Will not compile on GCC 11.1.0, CUDA 11.3
I've been trying to build this package for the last two nights to no avail. Every time I run python setup.py install, I get a big wall of compiler warnings indicating that it's not allowed to call __host__ functions from __host__ __device__ functions, followed by a few errors:
/home/nora/Code/cule/third_party/agency/agency/cuda/execution/execution_policy/grid_execution_policy.hpp:35:100: required from here
/home/nora/Code/cule/third_party/agency/agency/detail/operator_traits.hpp:92:88: error: no match for ‘operator*’ (operand types are ‘agency::point<unsigned int, 2>’ and ‘unsigned int’)

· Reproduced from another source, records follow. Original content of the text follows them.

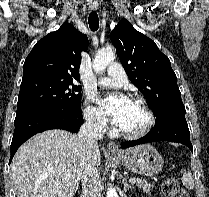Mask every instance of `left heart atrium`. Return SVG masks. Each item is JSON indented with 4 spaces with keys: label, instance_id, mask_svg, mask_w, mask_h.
I'll return each instance as SVG.
<instances>
[{
    "label": "left heart atrium",
    "instance_id": "1",
    "mask_svg": "<svg viewBox=\"0 0 209 197\" xmlns=\"http://www.w3.org/2000/svg\"><path fill=\"white\" fill-rule=\"evenodd\" d=\"M102 108L108 113L113 122L122 125L133 107V102L122 95H109L101 101Z\"/></svg>",
    "mask_w": 209,
    "mask_h": 197
}]
</instances>
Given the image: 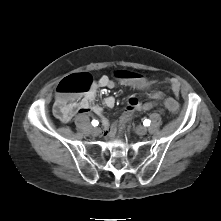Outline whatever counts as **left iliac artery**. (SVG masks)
I'll list each match as a JSON object with an SVG mask.
<instances>
[{"label": "left iliac artery", "mask_w": 221, "mask_h": 221, "mask_svg": "<svg viewBox=\"0 0 221 221\" xmlns=\"http://www.w3.org/2000/svg\"><path fill=\"white\" fill-rule=\"evenodd\" d=\"M150 123H151V122H150L149 119H145L144 122H143L144 126H149Z\"/></svg>", "instance_id": "left-iliac-artery-1"}]
</instances>
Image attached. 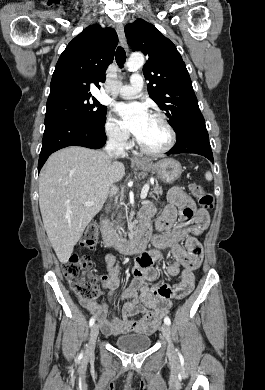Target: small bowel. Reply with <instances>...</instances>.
Returning a JSON list of instances; mask_svg holds the SVG:
<instances>
[{
  "label": "small bowel",
  "mask_w": 265,
  "mask_h": 390,
  "mask_svg": "<svg viewBox=\"0 0 265 390\" xmlns=\"http://www.w3.org/2000/svg\"><path fill=\"white\" fill-rule=\"evenodd\" d=\"M169 204L159 213L156 228L158 233L152 237L154 249L141 254L133 267V280L129 287L117 292L120 285L119 264L113 254H106L104 262L106 273L100 276L102 287L109 291L108 300L114 304L128 300L118 316L111 308L112 318L108 319V306L98 301L82 302V305L100 322L107 335L119 336L128 333H152L167 315L174 299L188 295L194 286V273L203 259L202 246L197 239L208 226L207 210L197 209L193 199L178 187L168 193ZM157 209L147 206L141 216L149 220L157 214ZM179 216L180 222L176 223ZM184 243V246H182ZM169 251L173 261L168 264L171 276L181 275L177 285L158 281V273L153 264L164 259ZM142 314L140 320L132 317Z\"/></svg>",
  "instance_id": "1"
}]
</instances>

92 | struct has_operator_multiplies
| ^
/home/nora/Code/cule/third_party/agency/agency/detail/tuple/arithmetic_tuple_facade.hpp:278:1: note: candidate: ‘template<class ArithmeticTuple, class> Derived agency::detail::arithmetic_tuple_facade<Derived>::operator*(const ArithmeticTuple&) const [with ArithmeticTuple = ArithmeticTuple; <template-parameter-2-2> = <template-parameter-1-2>; Derived = agency::point<unsigned int, 2>]’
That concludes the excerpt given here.